Austrian singer, actor and comedian

Max Pallenberg (born 18 December 1877 in Vienna as Max Pollack – 26 June 1934 in Karlovy Vary) was an Austrian singer, actor and comedian.

Although Pallenberg's career started in 1904 it wasn't until 1909 that he joined Theater an der Wien, and in 1911 Vienna's Volkstheater. However, it was at Berlin's Deutsches Theater where he left a lasting mark on German theatrical practice. He worked there with Max Reinhardt.
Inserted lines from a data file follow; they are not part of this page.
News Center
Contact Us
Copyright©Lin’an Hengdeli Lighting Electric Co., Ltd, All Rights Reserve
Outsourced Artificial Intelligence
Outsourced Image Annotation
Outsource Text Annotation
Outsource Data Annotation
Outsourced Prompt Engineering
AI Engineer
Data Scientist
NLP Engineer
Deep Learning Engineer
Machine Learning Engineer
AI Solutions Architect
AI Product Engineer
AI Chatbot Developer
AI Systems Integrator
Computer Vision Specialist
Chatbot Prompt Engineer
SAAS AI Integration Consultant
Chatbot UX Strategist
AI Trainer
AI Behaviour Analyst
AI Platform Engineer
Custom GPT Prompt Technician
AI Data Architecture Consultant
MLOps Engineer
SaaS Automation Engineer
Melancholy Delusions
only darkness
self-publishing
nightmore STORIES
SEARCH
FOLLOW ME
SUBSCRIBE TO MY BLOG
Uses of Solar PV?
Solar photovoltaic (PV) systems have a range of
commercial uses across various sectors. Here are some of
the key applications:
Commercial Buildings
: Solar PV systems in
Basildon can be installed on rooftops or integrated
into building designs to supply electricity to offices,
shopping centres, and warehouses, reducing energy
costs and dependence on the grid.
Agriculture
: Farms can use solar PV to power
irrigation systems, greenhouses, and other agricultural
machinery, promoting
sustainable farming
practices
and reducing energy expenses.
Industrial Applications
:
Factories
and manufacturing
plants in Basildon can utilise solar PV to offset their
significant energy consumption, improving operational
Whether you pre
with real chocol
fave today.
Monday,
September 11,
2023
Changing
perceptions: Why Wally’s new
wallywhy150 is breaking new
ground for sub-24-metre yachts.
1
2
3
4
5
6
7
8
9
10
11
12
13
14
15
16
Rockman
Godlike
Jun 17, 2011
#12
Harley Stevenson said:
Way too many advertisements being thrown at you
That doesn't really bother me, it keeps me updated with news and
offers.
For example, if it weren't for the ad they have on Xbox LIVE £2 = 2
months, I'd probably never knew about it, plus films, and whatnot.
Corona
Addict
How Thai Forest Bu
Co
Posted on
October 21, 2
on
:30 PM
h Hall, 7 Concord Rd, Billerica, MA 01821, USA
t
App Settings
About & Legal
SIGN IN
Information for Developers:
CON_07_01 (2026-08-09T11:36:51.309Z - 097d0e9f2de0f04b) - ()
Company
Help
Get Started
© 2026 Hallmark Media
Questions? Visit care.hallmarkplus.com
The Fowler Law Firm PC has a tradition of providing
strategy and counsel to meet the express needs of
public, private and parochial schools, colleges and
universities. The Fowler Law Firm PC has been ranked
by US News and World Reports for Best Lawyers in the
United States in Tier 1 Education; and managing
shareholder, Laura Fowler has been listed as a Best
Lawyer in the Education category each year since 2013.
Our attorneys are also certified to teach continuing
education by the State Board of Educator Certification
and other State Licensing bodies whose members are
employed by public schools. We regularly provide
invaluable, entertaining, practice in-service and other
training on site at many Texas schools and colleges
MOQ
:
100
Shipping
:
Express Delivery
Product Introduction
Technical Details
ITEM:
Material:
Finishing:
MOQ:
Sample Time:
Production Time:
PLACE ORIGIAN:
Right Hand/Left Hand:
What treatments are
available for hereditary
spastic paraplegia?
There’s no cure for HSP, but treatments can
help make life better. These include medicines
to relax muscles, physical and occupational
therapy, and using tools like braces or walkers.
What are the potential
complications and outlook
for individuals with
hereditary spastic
Pallenberg's stellar role was in the Erwin Piscator's dramatic adaptation of Jaroslav Hašek's novel The Good Soldier Schweik.

In 1917 he married Fritzi Massary who was one of the divas of the 1920s. In 1933 they left Germany for Austria. A year later he died in an airplane crash near Karlovy Vary in today's Czech Republic. He was cremated at Feuerhalle Simmering, where his ashes are also buried.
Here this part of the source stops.